Saved entries:
━━━━━━━━━━━━━━━━━━━━

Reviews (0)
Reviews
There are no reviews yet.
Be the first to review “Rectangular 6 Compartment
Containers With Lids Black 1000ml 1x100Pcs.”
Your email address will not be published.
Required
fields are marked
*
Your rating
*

━━━━━━━━━━━━━━━━━━━━

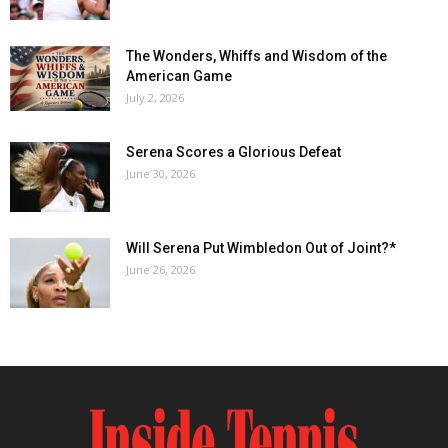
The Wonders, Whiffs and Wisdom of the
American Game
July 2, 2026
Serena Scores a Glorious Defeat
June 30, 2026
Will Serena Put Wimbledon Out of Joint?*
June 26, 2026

━━━━━━━━━━━━━━━━━━━━

All that should be written out is the stretch of lines above between the one holding "Serena Scores a Glorious Defeat" and the one holding "June 26, 2026", inclusive, exactly as given.

* [WRITTEN ANSWER]
Serena Scores a Glorious Defeat
June 30, 2026
Will Serena Put Wimbledon Out of Joint?*
June 26, 2026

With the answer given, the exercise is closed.